Want to Give Feedback that is Heard and Acted On? Look to Science.

Stop us if you’ve heard this one before. You’ve told the same employee the same feedback approximately 5 million times (give or take). And yet, nothing changes. Maybe you get a blank stare, or if you’re lucky, a head nod. You feel as if your employee isn’t really listening, maybe doesn’t care, or possibly needs a different job entirely. What’s going on? 

First, consider how it’s possible that you may have a teeny bit of responsibility in this dynamic. It might not be what you’re saying that’s the problem. It could be how you’re saying it. Or it is likely a little bit of both. 

In a season where many leaders are preparing for, or already giving, performance feedback to teams, this is an ideal time to step back and strategize so words turn into actions that everyone feels great about. So let’s tune in with our employees to weed out our biases as step one, so our teams feel it. With this important first step, they’ll be much more likely to light up instead of shutting down and tuning us out.

Giving people fair, honest, and helpful feedback can be surprisingly complicated, so we need to know our blind spots. If you haven’t thought about how unconscious bias seeps into feedback, we have a concrete example to share. A study was sent to legal partners to review. They were told one was written by a white person and the other by a black person. The reviewers found 51% of the errors in the memo written by the white writer and 81% of the errors written by the black writer. The clincher? Both memos were exactly the same. The reviewers scrutinized the black writer’s work more. 

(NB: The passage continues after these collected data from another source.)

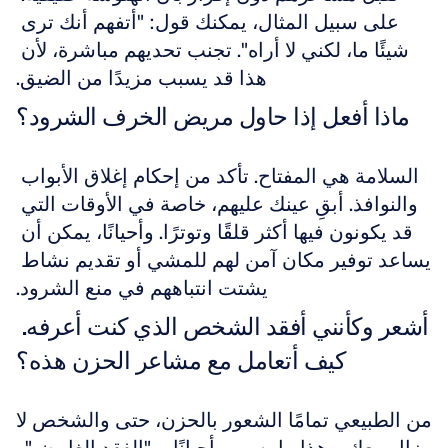
على سبيل المثال، يمكنك قول: "أتفهم أنك ترى 
شيئًا ما، لكني لا أراه". تجنب تحديهم مباشرة، لأن 
هذا قد يسبب مزيدًا من الضيق.
ماذا أفعل إذا حاول مريض الخرف الشرود؟
السلامة هي المفتاح. تأكد من إحكام إغلاق الأبواب 
والنوافذ. أبقِ عينك عليهم، خاصة في الأوقات التي 
قد يكونون فيها أكثر قلقًا وتوترًا. وأحيانًا، يمكن أن 
يساعد توفير مكان آمن لهم للمشي أو تقديم نشاط 
يشتت انتباههم في منع الشرود.
أشعر وكأنني أفقد الشخص الذي كنت أعرفه. 
كيف أتعامل مع مشاعر الحزن هذه؟
من الطبيعي تمامًا الشعور بالحزن، حتى والشخص لا 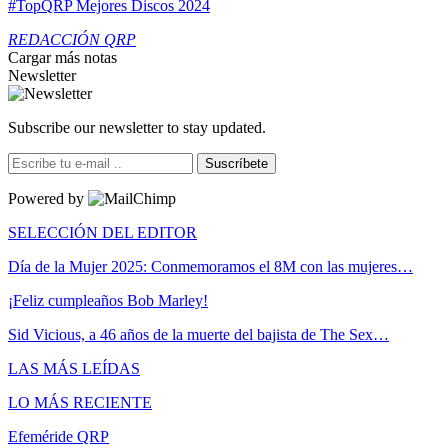
#TopQRP Mejores Discos 2024
REDACCIÓN QRP
Cargar más notas
Newsletter
Subscribe our newsletter to stay updated.
Suscríbete
Powered by
SELECCIÓN DEL EDITOR
Día de la Mujer 2025: Conmemoramos el 8M con las mujeres…
¡Feliz cumpleaños Bob Marley!
Sid Vicious, a 46 años de la muerte del bajista de The Sex…
LAS MÁS LEÍDAS
LO MÁS RECIENTE
Efeméride QRP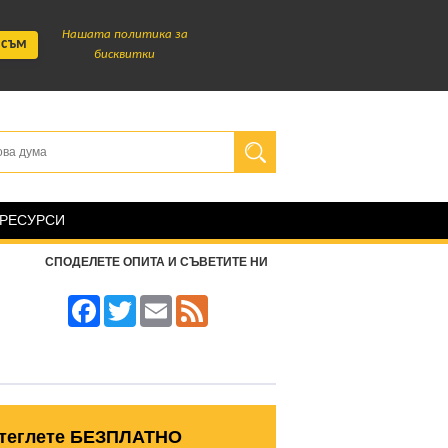
Нашата политика за
 съм
бисквитки
 РЕСУРСИ
СПОДЕЛЕТЕ ОПИТА И СЪВЕТИТЕ НИ
Facebook
Twitter
Email
Feed
теглете БЕЗПЛАТНО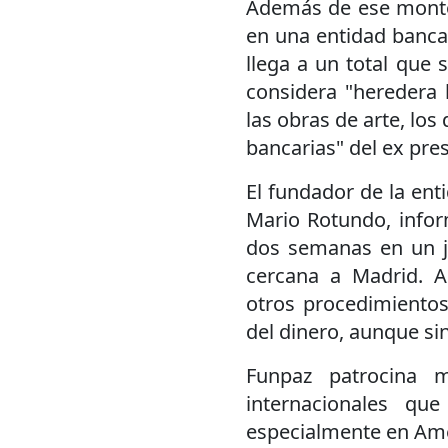
Además de ese monto,
en una entidad banca
llega a un total que 
considera "heredera l
las obras de arte, los
bancarias" del ex pr
El fundador de la enti
Mario Rotundo, info
dos semanas en un ju
cercana a Madrid. 
otros procedimientos 
del dinero, aunque si
Funpaz patrocina 
internacionales qu
especialmente en Amé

Unconscious bias is a brain on auto-pilot. Our big brains like to make decisions easier and faster, and Daniel Kahneman (Nobel prize winner) wrote an entertaining book on it called Thinking, Fast and Slow. Guess which thinking approach we want to use when giving feedback? As hard as it is to slow anything down in our digitally-warp-speed world, this is where taking it slow to mitigate unconscious bias is an investment, not a cost. So, let’s talk about some ways to work on keeping those pesky biases out of feedback.

  • 5:1 Ratio
    The frequency of positive to negative feedback matters. Employees want to be seen for all their contributions, so use the research-backed 5:1 ratio. 
  • Emotions vs Data
    Good for sports. Bad for feedback. Focus on the work, not your feelings about the person. If someone missed a deadline, talk about the importance of deadlines. Try to keep frustration out of it (read: don’t call it out as something about their character).
  • Empathy
    Listen. Give the person a chance to respond and take time to see it from their perspective. Think of it as a problem you can solve together. You’re on the same team.
  • Expectations
    When you assign something, be crystal clear on what result you want. Muddy guidelines create muddy end products.
  • Action-oriented, with a positive orientation (neuroscience!)
    What do you want them to do? Instead of “stop showing up late” say something like “please be at the meeting by 9:00”.
  • Consistency
    Clear evaluation criteria created ahead of time and communicated with your team saves time and energy and provides a sense (and more likely achievement) of fairness.
  • Evaluate
    Really reflect about your feedback before you give it given your awareness now of how unconscious bias works. Be bold with yourself and ask, would I judge this work/person in the same way if they were a different identity? 
  • Tools
    Invest in performance evaluation tools that prime for inclusion and disrupt bias the moment it might occur. (hint: we can help here if you need…)
  • Specifics – in both positive and “developmental” areas
    Avoid generalizations and labels such as “high potential,” “superstar,” “cold,” or “abrasive.” Instead, focus on observable examples such as “Last quarter she led a successful initiative that increased inbound leads by 25%.”